Ultrapassado este ponto, entra-se no mérito da demanda.

Objetiva o impetrante ser nomeado e empossado em cargo público, ao argumento de ter a Administração Pública contratado vários profissionais, desconsiderando o certame realizado – nos termos do inciso II, do art. 37, da CF, para preenchimento dos cargos vagos – e a classificação obtida pelo mesmo.

Analisando os fatos narrados poderia se Ter como adequada a pretensão. Com efeito. Se realmente a nomeação advém de um ato discricionário da Administração, esta deixa de assim se colocar quando a mesma motiva a necessidade do provimento dos cargos. Nesta hipótese, por força da teoria dos motivos determinantes, a atuação da Administração se transmuda para vinculada, fazendo nascer o direito dos aprovados no certame.

É o que pode ocorrer quando, como no caso em julgamento, a Administração, mesmo já tendo realizado prévio concurso, e tendo ciência dos aprovados, deixa de nomeá-los, procedendo a contratação de terceiros. Ao se conduzir desta forma, deixa transparecer conduta que indiretamente burla o princípio do concurso público.

Quanto ao dito vale trazer a baila o seguinte julgado do STJ:

“CONCURSO PÚBLICO – AUSÊNCIA DE NOMEAÇÃO DOS APROVADOS – CONTRATAÇÃO DE TERCEIROS.

O recorrente prestou concurso público para auxiliar de contabilidade sendo aprovado em primeiro lugar … a autoridade impetrada confirmou que houve contratação precária para suprir necessidade de execução dos serviços … mas … absteve-se de nomeá-lo. A Turma proveu o recurso, entendendo que, no caso, o concursado tem direito líquido e certo de exigir da autoridade competente sua nomeação” (STJ, Inf. 123, RMS 11966-AM, Rel. FELIX FISCHER).

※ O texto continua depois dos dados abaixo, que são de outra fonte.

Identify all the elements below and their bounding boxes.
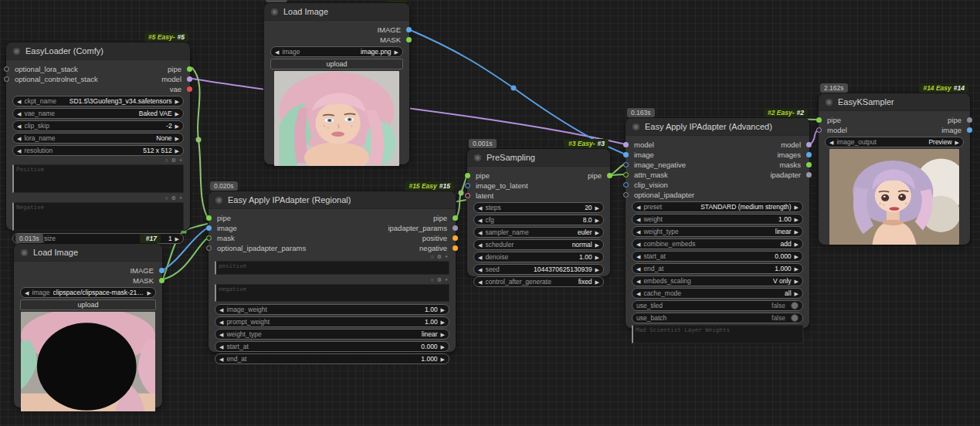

Por conseguinte poder-se-ia Ter por adequado o pleito formulado pelo impetrante, entretanto este não o é. Como bem ressaltado pelo Ministério Público o autor da segurança não comprovou Ter sido aprovado e classificado. A inicial não veio acompanhada de cópia do D.O., apontando a classificação. Ou seja, não há demonstração de um direito que tenha sido lesado, e este seria fácil de demonstrar pois, como dito, a documental bastaria.

Não havendo lesão a um direito subjetivo do autor, improcedente é a sua pretensão, não sendo o caso de extinção sem análise do mérito, mas de resolução definitiva da lide.

III

Ante o exposto, JULGO IMPROCEDENTE o pedido, DENEGANDO A SEGURANÇA.

Sem custas, face a gratuidade deferida.

Sem verba honorária (Súmula 512, do STF).

P.R.I..

Rio de Janeiro, 18 de julho de 2003.